L'Omo River (noto anche come Gibe nei suoi bacini medi e superiori) sorge negli altopiani occidentali ben irrigati dell’Etiopia più o meno alla stessa latitudine di Addis Abeba. Scorre per quasi 1.000 km e scende 1.600 m dalla sorgente al suo punto finale nel Lago Turkana, il lago deserto più grande del mondo, che si trova interamente all'interno del Kenya. Le caratteristiche climatiche e topografiche del bacino Omo-Gibe conferiscono un potenziale idroelettrico secondo solo a quello del bacino del Nilo Azzurro, che rappresenta la metà del potenziale idroelettrico del Paese (Kloos e Legesse, 2010, p. 77).
diga omo
Finora, tuttavia, solo una diga è stata completata lungo la Omo-Gibe. Conosciuta come Gilgil ('Piccola') Gibe I, questa ha iniziato ad operare nel 2004 ed è attualmente il più grande fornitore di energia elettrica dell'Etiopia. Nel 2010 una centrale elettrica conosciuta come Gibe II è stato inaugurato a valle. Gibe II non è proprio una diga, ma attinge l'acqua attraverso un tunnel di 26 km. dal serbatoio del Gibe I.

Gibe I e Gibe II saranno sminuite in tutti i sensi da Gibe III, che con un’altezza di 240 m sarà la diga più alta in Africa.
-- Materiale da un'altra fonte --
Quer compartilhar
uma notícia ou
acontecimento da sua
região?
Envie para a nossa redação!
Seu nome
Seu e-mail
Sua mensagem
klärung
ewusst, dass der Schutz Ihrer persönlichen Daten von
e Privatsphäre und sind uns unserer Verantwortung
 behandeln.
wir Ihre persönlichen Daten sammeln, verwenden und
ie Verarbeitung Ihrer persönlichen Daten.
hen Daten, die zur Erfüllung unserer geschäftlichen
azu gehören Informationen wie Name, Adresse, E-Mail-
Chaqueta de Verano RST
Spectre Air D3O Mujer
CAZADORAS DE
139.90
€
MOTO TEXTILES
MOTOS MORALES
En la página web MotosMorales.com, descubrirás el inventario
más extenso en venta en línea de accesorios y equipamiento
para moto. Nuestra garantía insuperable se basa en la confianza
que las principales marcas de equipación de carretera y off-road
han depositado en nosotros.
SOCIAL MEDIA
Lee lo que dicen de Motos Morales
Con una 'potenza installata' di 1.870 megawatt (vale a dire che le sue turbine produrranno energia elettrica a questo livello in modo continuo) l’attuale capacità di generazione elettrica in Etiopia verrà raddoppiata e verrà superata di gran lunga la domanda interna, prevedendo di esportare fino al 50% dell'energia elettrica generata da Gibe III ai paesi vicini.
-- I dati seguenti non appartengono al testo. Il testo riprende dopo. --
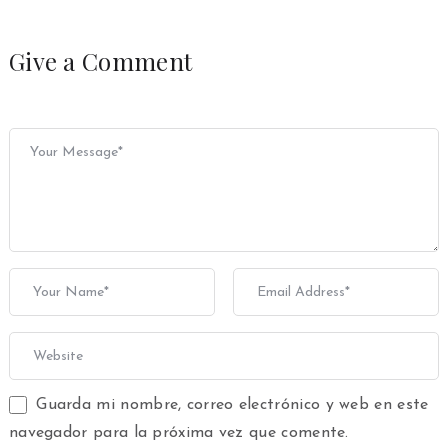
Give a Comment
Guarda mi nombre, correo electrónico y web en este
navegador para la próxima vez que comente.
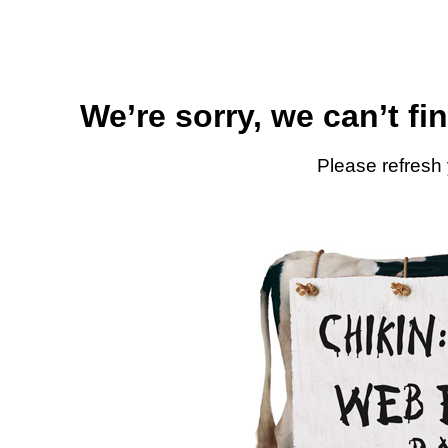
We’re sorry, we can’t fi
Please refresh 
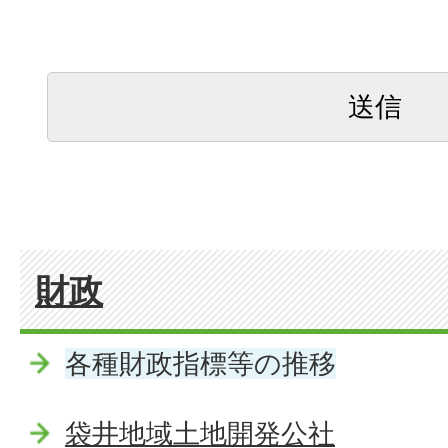
財政
各種財政指標等の推移
袋井地域土地開発公社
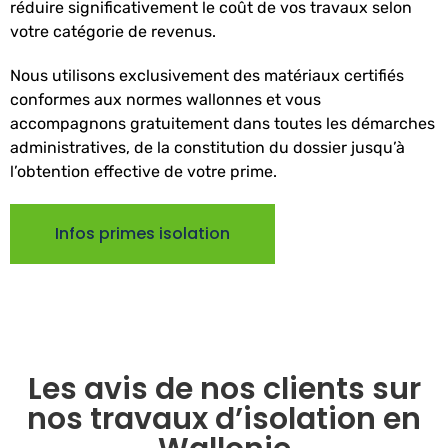
réduire significativement le coût de vos travaux selon
votre catégorie de revenus.
Nous utilisons exclusivement des matériaux certifiés
conformes aux normes wallonnes et vous
accompagnons gratuitement dans toutes les démarches
administratives, de la constitution du dossier jusqu’à
l’obtention effective de votre prime.
Infos primes isolation
Les avis de nos clients sur
nos travaux d’isolation en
Gibe III rappresenta un grande investimento finanziario (1,7 miliardi di dollari) e un impressionante opera di ingegneria civile che si spera porterà grandi benefici economici per l'Etiopia. Ma avrà un impatto potenzialmente devastante sulla popolazione a valle regolando il flusso altamente stagionale dell’Omo, ponendo così fine alla piena annuale. Questo influirà direttamente su tutti i residenti nella pianura e nel delta dell’Omo (circa 100.000 persone) che dipendono dal diluvio per le loro attività agricole e pastorali (SOGREAH, 2010: 37).
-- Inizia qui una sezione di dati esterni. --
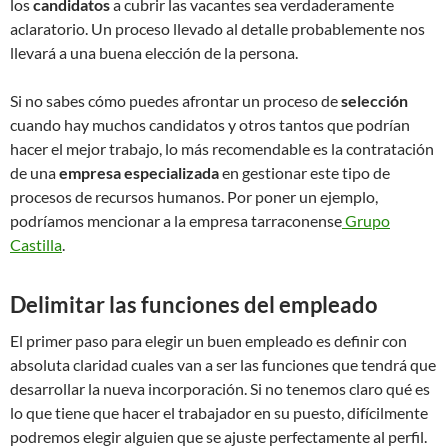
los
candidatos
a cubrir las vacantes sea verdaderamente
aclaratorio. Un proceso llevado al detalle probablemente nos
llevará a una buena elección de la persona.
Si no sabes cómo puedes afrontar un proceso de
selección
cuando hay muchos candidatos y otros tantos que podrían
hacer el mejor trabajo, lo más recomendable es la contratación
de una
empresa especializada
en gestionar este tipo de
procesos de recursos humanos. Por poner un ejemplo,
podríamos mencionar a la empresa tarraconense
Grupo
Castilla
.
Delimitar las funciones del empleado
El primer paso para elegir un buen empleado es definir con
absoluta claridad cuales van a ser las funciones que tendrá que
desarrollar la nueva incorporación. Si no tenemos claro qué es
lo que tiene que hacer el trabajador en su puesto, difícilmente
podremos elegir alguien que se ajuste perfectamente al perfil.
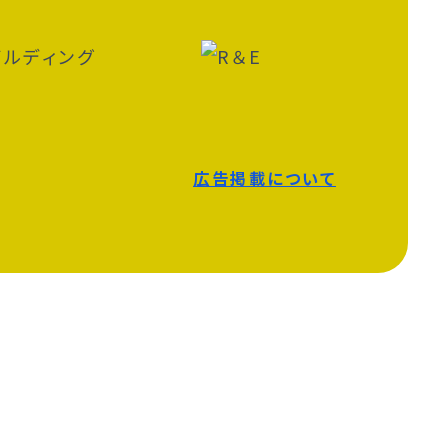
広告掲載について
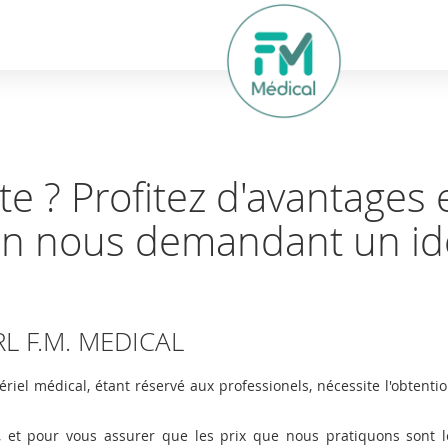
hercher
ite ? Profitez d'avantages 
en nous demandant un iden
ARL F.M. MEDICAL
ériel médical, étant réservé aux professionels,
nécessite l'obtenti
e, et pour vous assurer que les prix que nous pratiquons sont l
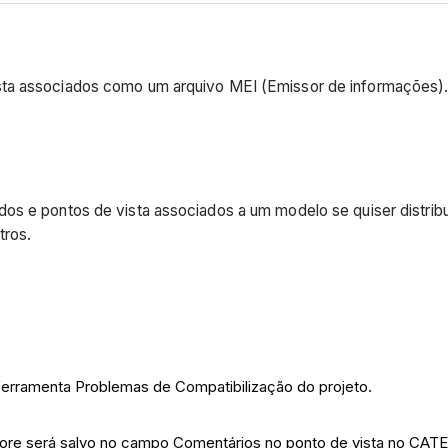
sta associados como um arquivo MEI (Emissor de informações)
dos e pontos de vista associados a um modelo se quiser distr
tros.
 ferramenta Problemas de Compatibilização do projeto.
core será salvo no campo Comentários no ponto de vista no CA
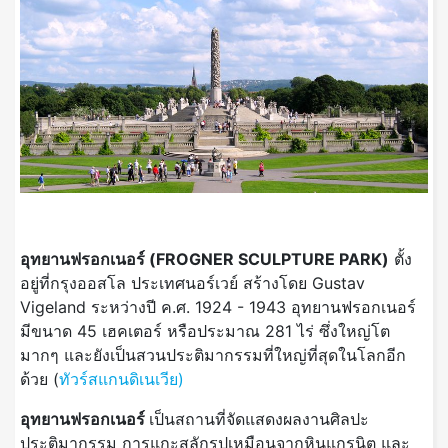
อุทยานฟรอกเนอร์ (FROGNER SCULPTURE PARK)
ตั้ง
อยู่ที่กรุงออสโล ประเทศนอร์เวย์ สร้างโดย Gustav
Vigeland ระหว่างปี ค.ศ. 1924 - 1943 อุทยานฟรอกเนอร์
มีขนาด 45 เฮคเตอร์ หรือประมาณ 281 ไร่ ซึ่งใหญ่โต
มากๆ และยังเป็น
สวนประติมากรรมที่ใหญ่ที่สุดในโลกอีก
ด้วย (
ทัวร์สแกนดิเนเวีย)
อุทยานฟรอกเนอร์
เป็นสถานที่จัดแสดงผลงานศิลปะ
ประติมากรรม การแกะสลักรูปเหมือนจากหินแกรนิต และ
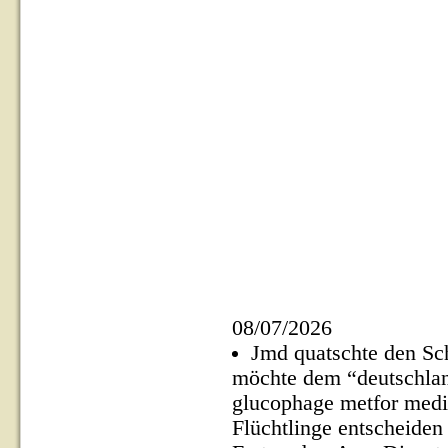
08/07/2026
Jmd quatschte den Sc
möchte dem “deutschla
glucophage metfor media
Flüchtlinge entscheiden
La fine del diluvio comporterà anche lo spostamento di molte di queste persone per la realizzazione in queste aree di grandi sistemi di irrigazione commerciali che è già previsto che occuperanno oltre 200.000 ettari dell’Omo Inferiore. La realizzazione di questi sistemi di irrigazione comporteranno anche una riduzione significativa del livello dell’acqua del lago Turkana, dal momento che l’Omo rifornisce il lago per il 90%, causando l’innalzamento della sua salinità. E questo aspetto inciderà negativamente sulle condizioni di vita di un altro più o meno 300.000 persone che vivono nel nord del Kenya e che dipendono dal lago per la pastorizia e la pesca (Johnston, 2010).

Qualsiasi progetto di costruzione della diga che sposta un gran numero di persone e/o limita il loro accesso alle risorse vitali normalmente dovrebbe includere un piano globale per migliorare o almeno mantenere a lungo termine il benessere economico e sociale. Il piano di mitigazione proposto dal progetto di Gibe III per l’area a valle fino ad ora risulta essere molto carente sotto questo punto di vista: pare che i responsabili del progetto prevedano che le popolazioni che saranno costrette a migrare a causa della diga beneficeranno genericamente dello sviluppo economico e delle “moderne” forme di agricoltura. Tale ipotesi di mitigazione è categoricamente smentita da innumerevoli studi accademici e da innumerevoli relazioni di valutazione ex-post da parte di agenzie di sviluppo. Questi report mostrano che i progetti che spostano le persone o limitano il loro accesso alle risorse vitali e non comprendono nel bilancio la ricostruzione del sostentamento completo né piani di sviluppo porterà - nella migliore delle ipotesi - un aumento dell'impoverimento della popolazione colpita.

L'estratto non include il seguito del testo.